Trump, Hillary e as lições das derrotas de Serra e Aécio para Dilma
Mário Magalhães
Para entender Donald Trump, líder na disputa do Partido Republicano para escolher o candidato a presidente na eleição de novembro, não custa compará-lo a Ronald Reagan.
De 1981 a 1989, o ex-ator canastrão Reagan presidiu os Estados Unidos. Anticomunista inveterado, formava nas fileiras mais exaltadas da direita.
No confronto histórico com Trump, Reagan não passa de um moderado, um político com a sobriedade de, digamos, Tancredo Neves ou Ulysses Guimarães.
A fanfarronice é a forma de Donald Trump. No conteúdo, trata-se de um intolerante alucinado e disseminador de ódio. Com suas ofensas machistas e a profissão de fé contra os muçulmanos em geral, dispara tiradas fascistoides e agourentas.
Reagan, para o bem e para o mal, tinha pinta de estadista.
Trump, famoso como apresentador de TV, soa como piada sem graça.
Se ele triunfar nas primárias contra 11 concorrentes, vai encarar, ao que tudo indica, a democrata Hillary Clinton na eleição presidencial.
Posso estar enganado, mas seria um candidato dos sonhos para ela _melhor só Jeb Bush, enfraquecido pelo sobrenome de má lembrança.
A radicalização encarnada por Donald Trump não é estranha ao seu partido, cada vez mais conservador.
Mas a dose é tão exagerada que o pré-candidato espanta eleitores mais ao centro, inclusive republicanos de extração civilizada.
O radical funciona assim: estimula o fervor dos seus fiéis até o paroxismo, mas dificilmente amplia o rebanho. Ou amplia até um limite insuficiente para alcançar a maioria.
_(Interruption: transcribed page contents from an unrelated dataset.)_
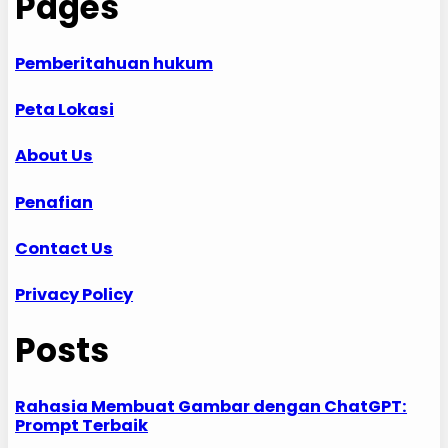
Pages
Pemberitahuan hukum
Peta Lokasi
About Us
Penafian
Contact Us
Privacy Policy
Posts
Rahasia Membuat Gambar dengan ChatGPT:
Prompt Terbaik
Nem sempre, mas quase sempre funciona assim.
Na tradicional divisão do eleitorado norte-americano entre democratas e republicanos, quem decide sobretudo é o centro. A despeito da rejeição acumulada por Hillary Clinton, não há como a antiga secretária de Estado não se beneficiar do perfil grotesco do possível oponente _não falo das madeixas de Trump, mas da cachola.
O que os Estados Unidos em 2016 têm a ver com os pleitos presidenciais no Brasil em 2010 e 2014?
Entre os motivos reconhecidos para a vitória de Dilma Rousseff (56,05%) contra José Serra (43,95%) em 2010 são apontados, corretamente, a popularidade do presidente Lula, os bons resultados da economia e o impacto de programas sociais.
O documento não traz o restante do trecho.